May 21 Straubing - Kleinschwarzach, 35.1km, NO LOCKS:  Donau Max and I went out to a hotel in Straubing for breakfast. That was a good way to start the day. Then I hit the water with a huge group from the TID organisers and the Straubing Kanu Club.  Heidi organised the day and gave a briefing at the start, of which I understood nicht except something about the schwimmen vests (life jackets).  I met Werner again, paddling a faltboot and also a big group of Straubingers in a large canoe.  I dont know anywhere in Australia where you would get a group like this paddling together down the river. What a laugh...this is my introduction to Bavaria. Apparently I have to yell out Kristi to everyone to say hello...some paddlers already had beers out at 9am before departure and the canoeists had a couple of bottles of Scnapps for the bridges (he Brücken).  You must drink a scnapps as you pass under each brücken!  I wouldnt have made it to the end point if I had, but now I can't paddle under a bridge without smiling and thinking of these crazy and funny Bavarians.  We stopped half way for a drink at a cafe and had a great BBQ lunch when we arrived.  I am lucky that Donau Max has a little cabin here where I can camp tonight.  THANKS MAX.  At about 5.45pm I was on Bavarian TV and in the evening I was hosted by a fellow camper, Paul.  We had a BBQ dinner and then went to see a band in Deggendorf.  I sure managed to fit a lot into today.

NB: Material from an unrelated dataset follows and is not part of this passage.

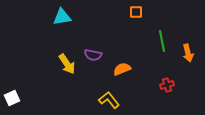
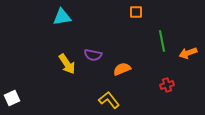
orange arrow: rotated 84 degrees clockwise
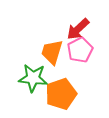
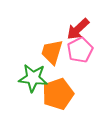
orange pentagon: moved 3 px left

May 20 Regensburg - Straubing, 55.4km, 1 lock, 2 portages:  Yesterday in the evening I was contacted by Bavarian TV.  Today they arrived at about 5.15am to film the sun rise, but it was quite overcast, so they filmed the river and some rabbits at 5.15am.  Then I had to act out the story that Nils had planned for his short film project...turning off the alarm, getting out of my sleeping bag, breakfast etc.  Then I could pack my kayak and get going.  I was keen to get on the water early and worried that if I didnt then I might not make it all the way to Staubing today.  The distance is long when there is no current.  The TV crew kept me entertained though, filming me from a boat for the first 2kms and then from a car up until Lunchtime.  Thanks to Alex and the Regensburg club for providing the boat for the TV crew and also Alex for oprating the first Lock (this makes life easier).  I met Thomas and Sebastian again today.  They were relaxing on the shore and planning to go to Whalhalla today.  I paddled past Whalhalla in the mid morning, what an impressive monument that is!  At the Geisling Lock the TV crew waited for me, but they were on the ships side and I took the small boat passage and they had to climb the fence to get in - it was a laugh.  They bought me an ice coffee and waved goodbye after a final interview.  I just wish they had let me keep one of those go-pro cameras (one of the things I would have liked, but it was not in the trip budget in the end).  After a long day on the water, I did make it to Straubing Kanu Club.  I had a nice dinner there, met lots of club members and enjoyed the hot shower at the end of the day.  This evening a group of school children paddling down the Donau are also at the campsite in a Grösse Tselt (huge tent).  They sang me to sleep with songs in English.
Regensburg News Report with Video!

May 19  Wöhr/Nuestadt - Regensburg, 48.8km, Portage Lock Bad Abbach:
  The advantage of camping right on the river bank is it is an easy and fast launch in the morning.  I was on the water early for the long paddle to Regensburg. Having heard lots of good stories, I was keen to get around into Weltenburg Gorge.  Soon I could see the towering limestone cliffs up ahead and the beautiful monastery appeared on the point.  As the river narrows through the gorge, the current speed increases and it is so so breathtakingly lovely zipping through the gorge in a kayak.  I think the monks had the best choice of location.  There is a power that you can feel in this place.  If you have not been there, you have to go!  The water level is very low and I am not sure if they are letting the tourist boats in right now, but after the monatery on river left there is a place I saw where you can hire a canoe, and of course have lunch in a beer garden...this is Germany.  After Weltenburg the river sped me along to Kelheim with it's lovely historic buildings, but I was not stopping here today (it's on the next time list).  Before Lock Bad Abbach I stopped at a yacht club and had second breakfast.  An Omlette recharged me.  Arriving at the Lock I saw two other kayakers paddling in and I met Sebastian and Thomas.  They are from northern Germany.  I had seen their kayaks on the jetty at Neuburg, but they didnt stay. Now I was excited to chat to the first kayakers that I had met expeditioning on the Donau.  They are going to Passau.  It was fortuitous that our meeting coincided with the lock because the water slide was closed due to low water.  The guys helped me with the portage and I didnt have to get my trolley out.  Thomas showed off his luxury trolley (they call it bootswagen)....not only a kayak trolley, but also doubles as a deck chair! I want one :)  I took off for Regensburg.  I had been invited to stay there by Alex (you can meet him in the video link above this post).  This was a great easy platform to get off the river and I ended up somehow with luxurious quarters, the young peoples room with couch and kitchen.  Alex took me to the shops and helped me get a german sim card (Aussie phone is expensive).  I had dinner at the club with a great group of people and they really looked after me.  I even now have a Regensburg Club rashy to paddle in.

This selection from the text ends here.